:: ENTRIES SUPPLIED ::
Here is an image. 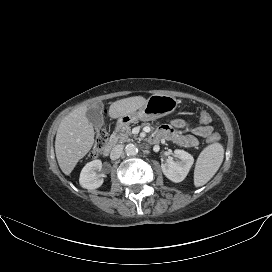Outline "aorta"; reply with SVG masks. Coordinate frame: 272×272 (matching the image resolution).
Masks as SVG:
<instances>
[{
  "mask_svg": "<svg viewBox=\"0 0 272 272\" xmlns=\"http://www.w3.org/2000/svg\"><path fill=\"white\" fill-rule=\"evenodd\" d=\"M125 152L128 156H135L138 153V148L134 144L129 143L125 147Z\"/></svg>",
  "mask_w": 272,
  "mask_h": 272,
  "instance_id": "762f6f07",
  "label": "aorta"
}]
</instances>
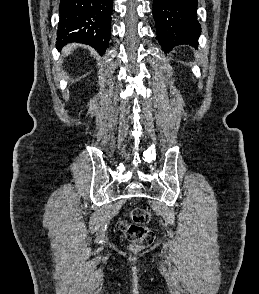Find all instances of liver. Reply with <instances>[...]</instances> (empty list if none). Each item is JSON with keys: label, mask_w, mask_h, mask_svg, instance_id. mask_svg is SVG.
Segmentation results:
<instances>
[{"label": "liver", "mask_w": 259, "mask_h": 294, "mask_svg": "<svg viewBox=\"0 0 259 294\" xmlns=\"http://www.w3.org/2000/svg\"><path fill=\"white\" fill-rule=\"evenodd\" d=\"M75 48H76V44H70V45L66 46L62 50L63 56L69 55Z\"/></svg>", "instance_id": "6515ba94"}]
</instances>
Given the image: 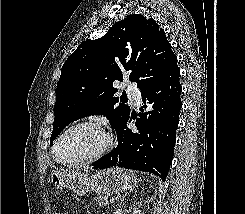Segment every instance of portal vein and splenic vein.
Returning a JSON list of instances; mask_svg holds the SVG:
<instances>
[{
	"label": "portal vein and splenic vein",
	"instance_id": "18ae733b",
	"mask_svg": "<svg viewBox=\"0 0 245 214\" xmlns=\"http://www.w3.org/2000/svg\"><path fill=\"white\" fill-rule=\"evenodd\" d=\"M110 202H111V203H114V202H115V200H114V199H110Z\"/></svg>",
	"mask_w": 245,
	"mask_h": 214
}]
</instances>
:::
:: ENTRIES SUPPLIED ::
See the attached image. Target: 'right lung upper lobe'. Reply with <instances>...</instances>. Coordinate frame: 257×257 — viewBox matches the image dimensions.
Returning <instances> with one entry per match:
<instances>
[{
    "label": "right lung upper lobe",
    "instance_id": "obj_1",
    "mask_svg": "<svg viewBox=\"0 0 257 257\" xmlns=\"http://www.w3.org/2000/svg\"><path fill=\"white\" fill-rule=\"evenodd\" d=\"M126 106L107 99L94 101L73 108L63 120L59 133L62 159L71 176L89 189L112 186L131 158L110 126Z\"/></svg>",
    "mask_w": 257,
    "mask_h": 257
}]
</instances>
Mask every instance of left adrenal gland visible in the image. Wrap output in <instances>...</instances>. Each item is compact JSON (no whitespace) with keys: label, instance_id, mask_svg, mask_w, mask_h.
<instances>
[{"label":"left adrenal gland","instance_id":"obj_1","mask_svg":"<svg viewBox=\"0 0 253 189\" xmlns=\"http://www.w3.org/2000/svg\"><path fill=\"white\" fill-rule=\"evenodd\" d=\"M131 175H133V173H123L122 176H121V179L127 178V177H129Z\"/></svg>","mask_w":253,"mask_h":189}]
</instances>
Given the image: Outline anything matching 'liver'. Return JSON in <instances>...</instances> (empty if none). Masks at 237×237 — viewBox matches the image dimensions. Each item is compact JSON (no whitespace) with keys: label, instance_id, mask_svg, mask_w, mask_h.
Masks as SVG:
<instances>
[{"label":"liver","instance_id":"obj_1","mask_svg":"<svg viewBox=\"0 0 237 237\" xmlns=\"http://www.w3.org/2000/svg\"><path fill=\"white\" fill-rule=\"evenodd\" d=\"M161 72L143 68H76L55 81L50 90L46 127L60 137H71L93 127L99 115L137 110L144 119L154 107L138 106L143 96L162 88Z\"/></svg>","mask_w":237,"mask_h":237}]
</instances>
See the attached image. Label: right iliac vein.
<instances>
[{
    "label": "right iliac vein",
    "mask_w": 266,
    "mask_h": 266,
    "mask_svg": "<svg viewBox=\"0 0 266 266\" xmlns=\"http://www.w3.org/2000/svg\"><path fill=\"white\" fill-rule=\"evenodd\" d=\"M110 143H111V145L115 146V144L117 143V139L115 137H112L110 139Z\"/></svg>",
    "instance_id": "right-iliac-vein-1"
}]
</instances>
:::
:: ENTRIES SUPPLIED ::
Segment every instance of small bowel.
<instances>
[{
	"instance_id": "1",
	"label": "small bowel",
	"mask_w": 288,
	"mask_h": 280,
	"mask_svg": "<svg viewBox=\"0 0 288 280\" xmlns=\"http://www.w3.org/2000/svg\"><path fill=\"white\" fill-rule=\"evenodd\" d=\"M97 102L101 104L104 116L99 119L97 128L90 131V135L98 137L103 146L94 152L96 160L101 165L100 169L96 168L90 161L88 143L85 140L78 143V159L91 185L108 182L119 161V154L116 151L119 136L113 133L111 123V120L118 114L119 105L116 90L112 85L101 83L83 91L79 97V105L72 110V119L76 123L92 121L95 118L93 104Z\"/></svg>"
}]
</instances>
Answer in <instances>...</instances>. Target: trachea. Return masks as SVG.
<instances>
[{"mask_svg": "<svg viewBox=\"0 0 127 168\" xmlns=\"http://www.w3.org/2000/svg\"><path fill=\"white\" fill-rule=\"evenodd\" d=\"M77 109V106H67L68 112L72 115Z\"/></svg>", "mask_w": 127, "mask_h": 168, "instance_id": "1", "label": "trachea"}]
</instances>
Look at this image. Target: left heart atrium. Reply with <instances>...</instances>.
:::
TO DO
When you reach the line in the material above that holds "Segment every instance of small bowel.", begin reproducing lines exactly, and stop after the line that holds "Look at this".

RESPONSE TO THIS EXERCISE
Segment every instance of small bowel.
<instances>
[{
	"instance_id": "1",
	"label": "small bowel",
	"mask_w": 288,
	"mask_h": 280,
	"mask_svg": "<svg viewBox=\"0 0 288 280\" xmlns=\"http://www.w3.org/2000/svg\"><path fill=\"white\" fill-rule=\"evenodd\" d=\"M97 102L101 104L104 116L99 119L97 128L90 131V135L98 137L103 146L94 152L96 160L101 165L100 169L96 168L90 161L88 143L85 140L78 143V159L91 185L108 182L119 161V154L116 151L119 136L113 133L111 123V120L118 114L119 105L116 90L112 85L101 83L83 91L79 97V105L72 110V119L76 123L92 121L95 118L93 104Z\"/></svg>"
}]
</instances>
Answer in <instances>...</instances>. Target: trachea. Return masks as SVG.
<instances>
[{"mask_svg": "<svg viewBox=\"0 0 127 168\" xmlns=\"http://www.w3.org/2000/svg\"><path fill=\"white\" fill-rule=\"evenodd\" d=\"M77 109V106H67L68 112L72 115Z\"/></svg>", "mask_w": 127, "mask_h": 168, "instance_id": "1", "label": "trachea"}]
</instances>
Look at this image. Target: left heart atrium. Reply with <instances>...</instances>.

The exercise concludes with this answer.